Steve Asmussen | Sarah Andrew

On his drive from Saratoga to Kentucky Downs Tuesday, Steve Asmussen stopped in every state he drove through and bought lottery tickets. Shocking that he didn't win.

Coming off one of the greatest week-and-a-half stretches in racing history, during which he won five Grade I races in Saratoga over nine days, Asmussen was this week's Green Group Guest of the Week on the TDN Writer's Room, presented by Keeneland. If that wasn't enough, two of his wins, Gunite in the GI Hopeful S. and Echo Zulu in the GI Spinaway S., came from the first crop of Gun Runner (Candy Ride {Arg}). Gun Runner, the 2017 Horse of the Year who was trained by Asmussen, is off to a sensational start at stud.

“Five Grade Is in nine calendar days, unbelievable,” said a jubilant Asmussen “We're blessed with the best horses in the world, but they just showed up when it mattered most. I was driving out of Saratoga yesterday, headed to Kentucky Downs for the races, and I could have got out and run around the car a couple of times. I was so excited. ”

While the horses have made Asmussen, sometimes Asmussen makes the horses. There's no better example of that than Max Player (Honor Code). An also-ran in May in the GIII Pimlico Special, he has since come back to win the GII Suburban S. and Saturday's GI Jockey Club Gold Cup.

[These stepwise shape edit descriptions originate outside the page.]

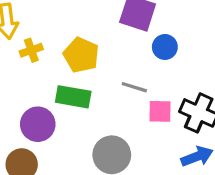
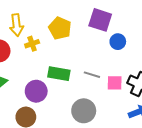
yellow pentagon: (81, 55) -> (60, 28), moved
gray line: (134, 87) -> (92, 75), moved

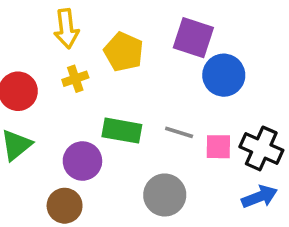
yellow arrow: (17, 25) -> (66, 29), moved
blue circle: (118, 42) -> (224, 75), size x1.5

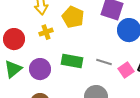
pink square: (218, 147) -> (126, 70), turned -35
purple circle: (82, 161) -> (40, 69), moved

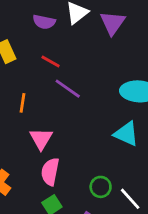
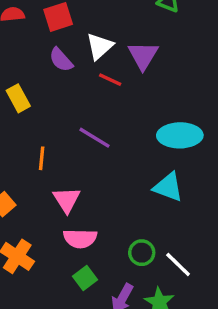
purple semicircle: (44, 22) -> (61, 60), turned 40
red line: (51, 62) -> (110, 80), moved
pink semicircle: (50, 172) -> (80, 238), turned -96

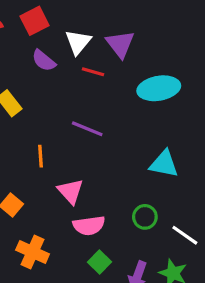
cyan ellipse: (180, 135) -> (159, 88), moved
green circle: (142, 253) -> (145, 217), moved

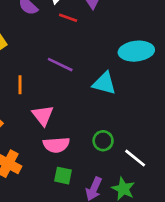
cyan ellipse: (159, 88) -> (136, 51), moved
cyan triangle: (164, 164) -> (104, 83), moved
green square: (99, 262) -> (63, 176), turned -36

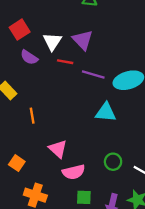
purple line: (60, 65) -> (93, 74), moved
orange line: (20, 85) -> (32, 116), moved

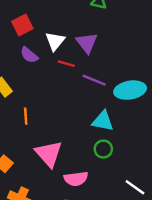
pink triangle: (58, 149) -> (49, 154), size x1.4
green circle: (113, 162) -> (103, 149), moved
pink semicircle: (74, 172) -> (76, 179), moved

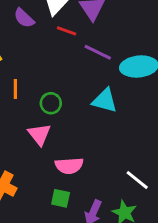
green circle: (103, 149) -> (51, 103), moved
pink triangle: (49, 154) -> (39, 134), size x0.7

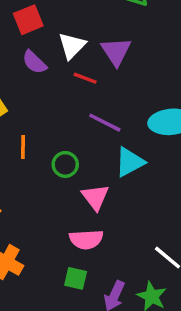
purple line: (98, 52) -> (105, 123), moved
cyan triangle: (105, 100) -> (130, 162), turned -44
pink triangle: (39, 134) -> (95, 197), moved

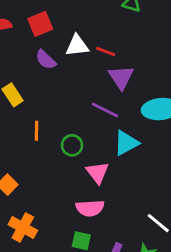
white triangle: (72, 46) -> (77, 46), turned 40
purple triangle: (116, 51) -> (121, 77), moved
red line: (85, 78) -> (106, 52), moved

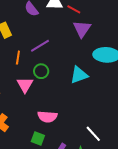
purple line: (105, 110) -> (40, 46), moved, turned -66
pink triangle: (97, 173) -> (25, 85), moved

He is an example of a case when Asmussen went back to the drawing board, and it worked.  He said there were two keys to the process, not letting Max Player fall behind early in his races and not shipping him to a track on top of a race.

“We felt he eliminated himself by not giving himself a chance getting away from the gate,” he said. “We took him back to the gate and pretty much started over.”

On the success of the Gun Runners, Asmussen said his offspring have the same mental attributes that the sire has, which goes a long way toward accounting for their success.

“It's the state of their minds, the acceptance of what their job is,” Asmussen said. “Gunite is the greatest example of what we want in a racehorse. Good level of talent, learns from his lessons and improves. [Assistant trainer] Scott [Blasi] and I were talking about him Tuesday morning. He ate up, and just stood there like he was saying 'when are we putting on the tack? When do we go to the track?' Unbelievable.”

When asked who he believed were his best prospects for next year's GI Kentucky Derby, Asmussen mentioned two horses, Saratoga maiden winner Stellar Tap (Tapit) and Gun Town (Gun Runner). Both are being pointed for the GIII Iroquois S. Sept. 18 at Churchill Downs. Stellar Tap is the horse who gave Asmussen his 9,446h career win, which pushed him past Dale Baird for No. 1 of all-time.

“Long term, we're very excited about both,” he said.

Elsewhere on the show, which is also sponsored by West Point Thoroughbreds, Woodford Thoroughbreds, Spendthrift Farm and Legacy Bloodstock, the writers reviewed the GI Jockey Club Gold Cup day card at Saratoga and the sensational performances from a pair of allowance horses who both earned 114 Beyer numbers over the weekend, Flightline (Tapit) and this year's greatest rags-to-riches story, Baby Yoda (Prospective).

The latest on the Jorge Navarro-Jason Servis case was a hot topic among the writers. The government released more wiretaps this week that caught the two miscreants discussing performance-enhancing drugs, oftentimes drugs they didn't know the name of and didn't know what they were for, yet still gave them indiscriminately to their horses.